REGINA -- A University of Regina student has shared some privacy concerns relating to the school’s new online testing software.

Elias Maze is a fourth-year student at the University of Regina who studies economics. This university year, he will be taking his courses online because of the COVID-19 pandemic.

With his exams set to take place online, Maze said he is concerned about the software the University is requiring students to use to write their exams.

Eliaz Maze

Elias Maze, a fourth-year economics student at the University of Regina, is raising privacy concerns about new exam monitoring software being used by the school. (Cally Stephanow/CTV News)

"It's invasive to students," Maze said. "There's no way that professors should be allowed to see inside students help homes, or a program should not have access to my facial recognition and knuckle scans."

The University of Regina will be using a software called ProctorTrack which will ensure the academic integrity of the exam by monitoring the student’s computer activity.

"They have passwords, they have cards pre-saved onto their laptops," Maze said. "Although the university might say that they won't be looking at this information, but just to even have access to information like this, I believe is inappropriate."

As part of ProctorTrack's policy agreement it said it employs “industry standard practices to protect your Personal Information in accordance with this Policy and applicable law."

The University said it did extensive research before selecting ProctorTrack and said it is very confident student's privacy will not be breached. It said other post-secondary institutions in Canada also use this software for exams.

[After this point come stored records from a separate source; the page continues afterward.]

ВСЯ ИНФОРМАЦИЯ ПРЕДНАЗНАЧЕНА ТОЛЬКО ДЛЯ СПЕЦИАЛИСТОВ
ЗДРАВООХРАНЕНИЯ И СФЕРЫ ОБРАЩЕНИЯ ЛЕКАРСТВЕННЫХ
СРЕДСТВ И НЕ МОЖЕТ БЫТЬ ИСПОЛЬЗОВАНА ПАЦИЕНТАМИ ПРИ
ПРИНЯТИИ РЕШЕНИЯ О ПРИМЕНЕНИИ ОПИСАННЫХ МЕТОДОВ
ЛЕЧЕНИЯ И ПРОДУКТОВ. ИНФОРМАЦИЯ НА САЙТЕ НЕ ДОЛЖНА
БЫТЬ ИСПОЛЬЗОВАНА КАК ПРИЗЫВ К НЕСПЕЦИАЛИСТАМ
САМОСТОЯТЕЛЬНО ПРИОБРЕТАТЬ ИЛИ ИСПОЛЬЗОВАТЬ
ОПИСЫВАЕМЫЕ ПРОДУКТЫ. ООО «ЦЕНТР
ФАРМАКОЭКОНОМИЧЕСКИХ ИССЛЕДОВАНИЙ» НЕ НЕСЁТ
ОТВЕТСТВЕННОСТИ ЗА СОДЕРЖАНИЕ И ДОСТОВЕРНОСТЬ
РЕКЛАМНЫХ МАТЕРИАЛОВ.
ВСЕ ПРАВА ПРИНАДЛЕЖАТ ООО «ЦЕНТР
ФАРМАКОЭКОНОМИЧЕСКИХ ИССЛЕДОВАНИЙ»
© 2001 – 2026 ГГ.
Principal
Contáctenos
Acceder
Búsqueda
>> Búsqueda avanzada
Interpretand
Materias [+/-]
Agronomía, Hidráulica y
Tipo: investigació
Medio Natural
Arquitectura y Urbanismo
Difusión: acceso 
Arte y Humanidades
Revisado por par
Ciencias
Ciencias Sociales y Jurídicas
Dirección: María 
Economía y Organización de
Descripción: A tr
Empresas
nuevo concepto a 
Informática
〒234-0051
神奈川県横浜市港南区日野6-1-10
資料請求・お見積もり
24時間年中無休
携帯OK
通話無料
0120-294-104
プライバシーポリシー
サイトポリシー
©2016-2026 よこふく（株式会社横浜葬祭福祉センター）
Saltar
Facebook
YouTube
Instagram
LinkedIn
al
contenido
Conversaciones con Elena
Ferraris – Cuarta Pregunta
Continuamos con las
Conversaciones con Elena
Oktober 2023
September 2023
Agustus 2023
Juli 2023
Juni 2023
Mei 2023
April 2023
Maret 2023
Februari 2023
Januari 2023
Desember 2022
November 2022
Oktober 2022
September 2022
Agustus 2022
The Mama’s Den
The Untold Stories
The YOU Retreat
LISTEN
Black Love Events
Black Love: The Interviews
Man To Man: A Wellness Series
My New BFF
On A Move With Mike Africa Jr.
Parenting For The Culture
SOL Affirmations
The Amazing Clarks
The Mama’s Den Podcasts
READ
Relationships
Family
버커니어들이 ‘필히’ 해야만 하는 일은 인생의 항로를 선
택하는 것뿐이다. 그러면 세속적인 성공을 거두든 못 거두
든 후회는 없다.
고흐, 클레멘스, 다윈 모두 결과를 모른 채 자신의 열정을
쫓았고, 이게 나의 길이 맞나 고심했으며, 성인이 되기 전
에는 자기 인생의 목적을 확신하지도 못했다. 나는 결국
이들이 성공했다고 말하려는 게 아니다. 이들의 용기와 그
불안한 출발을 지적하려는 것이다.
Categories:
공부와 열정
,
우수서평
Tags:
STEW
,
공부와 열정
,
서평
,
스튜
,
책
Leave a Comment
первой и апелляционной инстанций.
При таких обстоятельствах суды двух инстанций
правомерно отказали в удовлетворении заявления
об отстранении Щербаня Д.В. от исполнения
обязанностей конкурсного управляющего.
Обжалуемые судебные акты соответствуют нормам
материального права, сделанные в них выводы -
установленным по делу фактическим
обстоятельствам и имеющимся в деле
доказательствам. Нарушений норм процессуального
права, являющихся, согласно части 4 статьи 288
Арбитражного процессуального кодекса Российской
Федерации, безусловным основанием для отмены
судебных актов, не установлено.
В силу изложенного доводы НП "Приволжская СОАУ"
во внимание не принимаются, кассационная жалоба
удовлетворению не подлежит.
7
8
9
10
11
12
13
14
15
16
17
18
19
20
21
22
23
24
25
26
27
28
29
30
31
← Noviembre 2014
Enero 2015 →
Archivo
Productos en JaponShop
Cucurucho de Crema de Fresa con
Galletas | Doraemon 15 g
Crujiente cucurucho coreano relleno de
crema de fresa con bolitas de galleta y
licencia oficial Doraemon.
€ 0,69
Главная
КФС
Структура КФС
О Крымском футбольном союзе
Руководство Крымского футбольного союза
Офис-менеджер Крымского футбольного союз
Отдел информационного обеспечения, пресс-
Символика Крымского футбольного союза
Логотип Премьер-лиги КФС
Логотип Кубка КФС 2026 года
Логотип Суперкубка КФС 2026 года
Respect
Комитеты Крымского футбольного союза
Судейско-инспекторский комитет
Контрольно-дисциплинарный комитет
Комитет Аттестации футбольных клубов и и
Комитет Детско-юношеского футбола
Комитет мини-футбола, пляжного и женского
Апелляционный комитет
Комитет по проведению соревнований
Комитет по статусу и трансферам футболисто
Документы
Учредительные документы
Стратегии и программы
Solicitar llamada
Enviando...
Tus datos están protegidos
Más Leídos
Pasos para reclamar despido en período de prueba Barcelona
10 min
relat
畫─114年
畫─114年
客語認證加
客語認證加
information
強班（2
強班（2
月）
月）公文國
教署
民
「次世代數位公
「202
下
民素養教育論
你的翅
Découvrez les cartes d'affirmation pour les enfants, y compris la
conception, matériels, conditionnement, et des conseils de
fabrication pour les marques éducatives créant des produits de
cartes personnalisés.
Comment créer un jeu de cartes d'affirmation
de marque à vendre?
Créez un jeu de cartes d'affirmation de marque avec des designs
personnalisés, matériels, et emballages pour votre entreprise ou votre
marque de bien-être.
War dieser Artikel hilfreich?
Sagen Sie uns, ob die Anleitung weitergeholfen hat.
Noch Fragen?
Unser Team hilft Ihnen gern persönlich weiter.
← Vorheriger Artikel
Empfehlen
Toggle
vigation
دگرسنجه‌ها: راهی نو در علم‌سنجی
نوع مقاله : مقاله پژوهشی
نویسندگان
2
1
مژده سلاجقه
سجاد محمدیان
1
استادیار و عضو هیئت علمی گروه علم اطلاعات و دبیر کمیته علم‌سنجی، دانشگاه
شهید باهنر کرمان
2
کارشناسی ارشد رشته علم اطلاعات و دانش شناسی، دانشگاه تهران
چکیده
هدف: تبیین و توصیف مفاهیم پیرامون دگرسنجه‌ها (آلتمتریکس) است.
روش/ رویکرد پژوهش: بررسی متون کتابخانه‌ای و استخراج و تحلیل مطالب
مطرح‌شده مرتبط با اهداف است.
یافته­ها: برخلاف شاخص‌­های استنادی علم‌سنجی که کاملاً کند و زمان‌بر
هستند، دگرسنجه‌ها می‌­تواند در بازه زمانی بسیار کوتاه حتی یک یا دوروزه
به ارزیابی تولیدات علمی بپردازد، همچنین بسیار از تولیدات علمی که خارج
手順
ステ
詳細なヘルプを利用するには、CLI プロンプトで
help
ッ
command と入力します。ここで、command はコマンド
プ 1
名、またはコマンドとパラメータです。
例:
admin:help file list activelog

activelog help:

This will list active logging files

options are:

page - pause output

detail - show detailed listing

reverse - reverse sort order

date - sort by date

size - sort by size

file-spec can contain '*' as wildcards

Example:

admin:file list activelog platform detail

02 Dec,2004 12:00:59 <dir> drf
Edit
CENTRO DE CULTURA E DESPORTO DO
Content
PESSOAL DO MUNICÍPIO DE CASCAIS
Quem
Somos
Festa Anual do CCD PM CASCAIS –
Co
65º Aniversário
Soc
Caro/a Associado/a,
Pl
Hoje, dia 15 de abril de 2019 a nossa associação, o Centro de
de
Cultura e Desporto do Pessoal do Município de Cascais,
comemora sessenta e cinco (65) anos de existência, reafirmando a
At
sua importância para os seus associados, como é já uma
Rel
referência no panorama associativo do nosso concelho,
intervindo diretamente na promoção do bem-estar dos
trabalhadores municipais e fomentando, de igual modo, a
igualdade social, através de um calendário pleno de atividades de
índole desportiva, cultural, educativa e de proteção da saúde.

"We did perform some considerable due diligence, with respect to the information that might be collected, stored and used by the platform and delivering the service to the university," Art Exner, the Associate Vice-President of Information Services at the University of Regina, said.

"All of the information that I have reviewed, the University has received in responses that the vendor has provided to our questions and our concerns, there is nothing in that set of material or those conversations that would lead that would lead me certainly to have any undue concern."

Maze said he thinks the University should look into alternative options for how students will write their exams.

"The University has facilities to socially distance safely in small classes and there are other alternatives," Maze said.

Maze said he plans on writing a letter to the Saskatchewan Privacy Commissioner about his concerns.